(Transcribed page contents)
+ + +
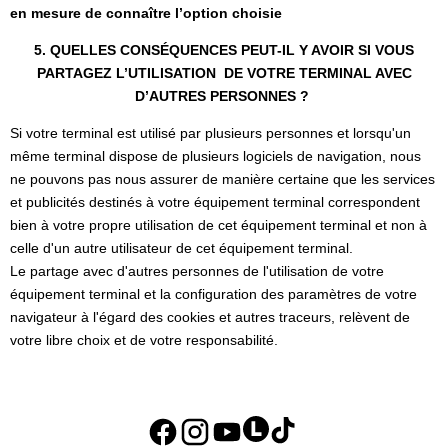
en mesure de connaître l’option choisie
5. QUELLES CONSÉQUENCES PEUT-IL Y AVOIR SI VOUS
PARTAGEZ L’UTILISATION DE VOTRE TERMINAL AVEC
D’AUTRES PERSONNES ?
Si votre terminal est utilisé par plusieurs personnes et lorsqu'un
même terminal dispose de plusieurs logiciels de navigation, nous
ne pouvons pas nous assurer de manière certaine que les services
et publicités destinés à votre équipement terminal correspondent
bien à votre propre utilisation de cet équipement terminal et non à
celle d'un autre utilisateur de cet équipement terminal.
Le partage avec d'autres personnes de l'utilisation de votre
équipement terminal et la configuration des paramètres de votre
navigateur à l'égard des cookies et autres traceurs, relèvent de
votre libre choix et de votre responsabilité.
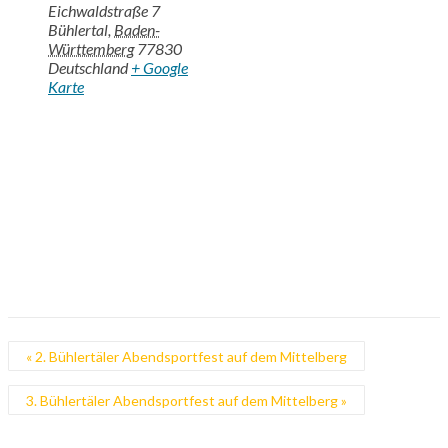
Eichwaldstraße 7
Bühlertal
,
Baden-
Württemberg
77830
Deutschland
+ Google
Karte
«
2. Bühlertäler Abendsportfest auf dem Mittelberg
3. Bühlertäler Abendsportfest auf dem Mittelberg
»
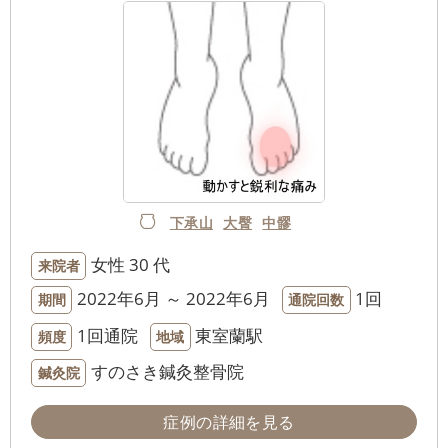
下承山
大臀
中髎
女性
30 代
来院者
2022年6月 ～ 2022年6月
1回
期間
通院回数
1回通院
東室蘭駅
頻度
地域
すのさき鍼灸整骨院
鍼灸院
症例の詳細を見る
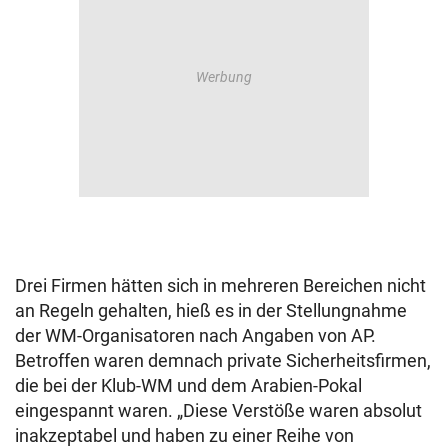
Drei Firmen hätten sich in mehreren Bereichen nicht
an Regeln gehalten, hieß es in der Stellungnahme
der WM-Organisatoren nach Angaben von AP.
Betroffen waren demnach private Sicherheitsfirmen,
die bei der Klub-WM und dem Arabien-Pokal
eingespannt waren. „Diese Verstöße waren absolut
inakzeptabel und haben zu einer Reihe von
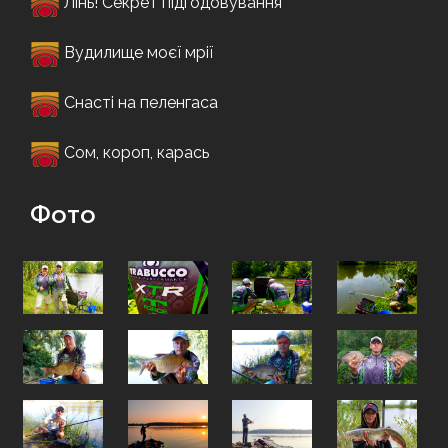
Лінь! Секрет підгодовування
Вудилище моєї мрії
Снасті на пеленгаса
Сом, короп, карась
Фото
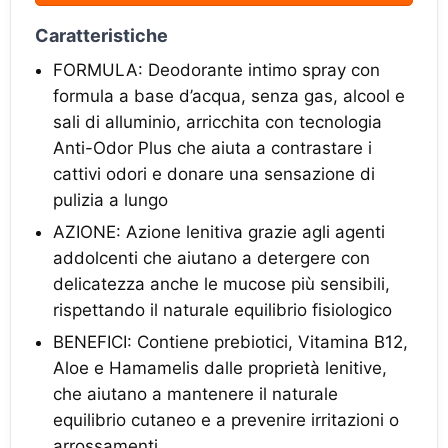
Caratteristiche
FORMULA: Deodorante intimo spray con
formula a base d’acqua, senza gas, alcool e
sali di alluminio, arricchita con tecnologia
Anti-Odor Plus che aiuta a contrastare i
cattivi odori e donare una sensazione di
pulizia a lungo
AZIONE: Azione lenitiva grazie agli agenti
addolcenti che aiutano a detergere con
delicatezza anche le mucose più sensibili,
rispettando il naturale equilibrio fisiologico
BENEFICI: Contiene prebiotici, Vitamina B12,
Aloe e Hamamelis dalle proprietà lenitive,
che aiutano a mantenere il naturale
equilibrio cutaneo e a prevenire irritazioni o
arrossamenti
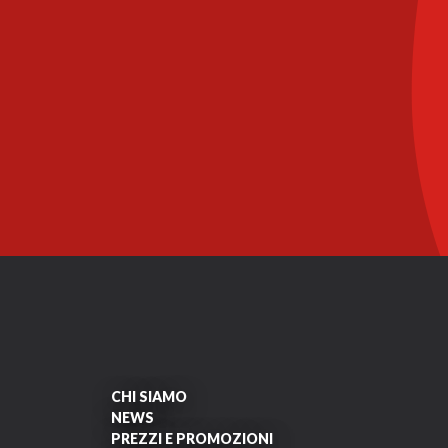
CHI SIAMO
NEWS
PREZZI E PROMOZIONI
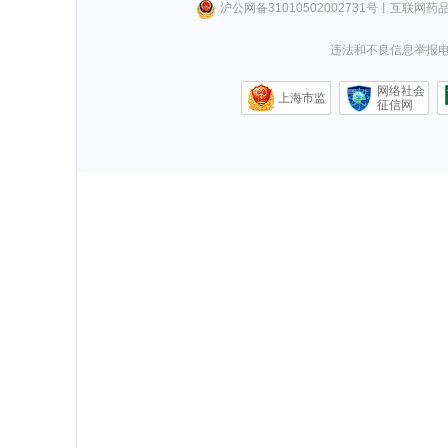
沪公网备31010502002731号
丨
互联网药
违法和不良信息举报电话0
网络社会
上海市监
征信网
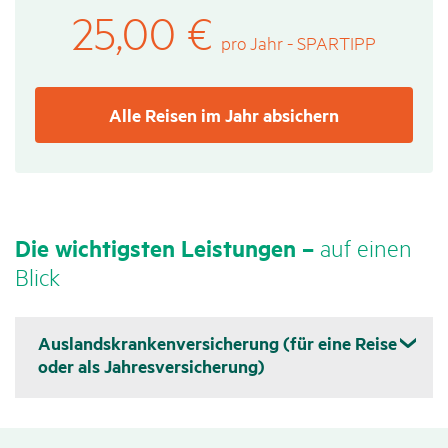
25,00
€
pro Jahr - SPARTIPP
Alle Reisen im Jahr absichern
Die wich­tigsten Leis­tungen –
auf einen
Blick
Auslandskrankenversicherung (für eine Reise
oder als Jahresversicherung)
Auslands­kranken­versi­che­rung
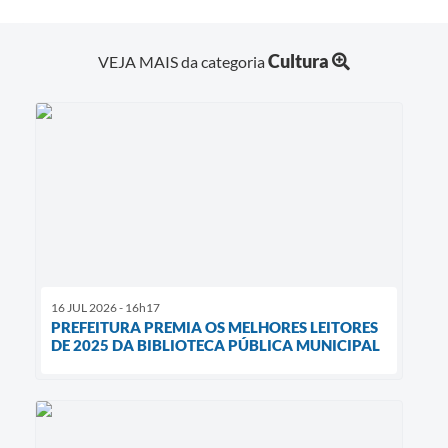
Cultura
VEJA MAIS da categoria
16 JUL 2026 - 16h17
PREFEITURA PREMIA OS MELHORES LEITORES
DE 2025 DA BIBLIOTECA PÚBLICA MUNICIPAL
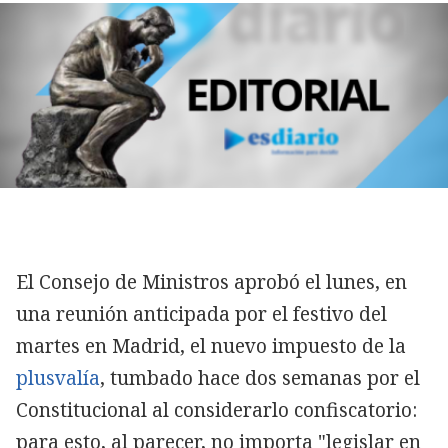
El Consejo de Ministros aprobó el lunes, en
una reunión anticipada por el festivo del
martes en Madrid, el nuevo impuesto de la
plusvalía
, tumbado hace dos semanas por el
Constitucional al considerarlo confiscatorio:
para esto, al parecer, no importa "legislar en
+ + +
→ **What to work on**
Those lines above that contain the string "naturale" should be returned.

→ **Your response**
rispettando il naturale equilibrio fisiologico
che aiutano a mantenere il naturale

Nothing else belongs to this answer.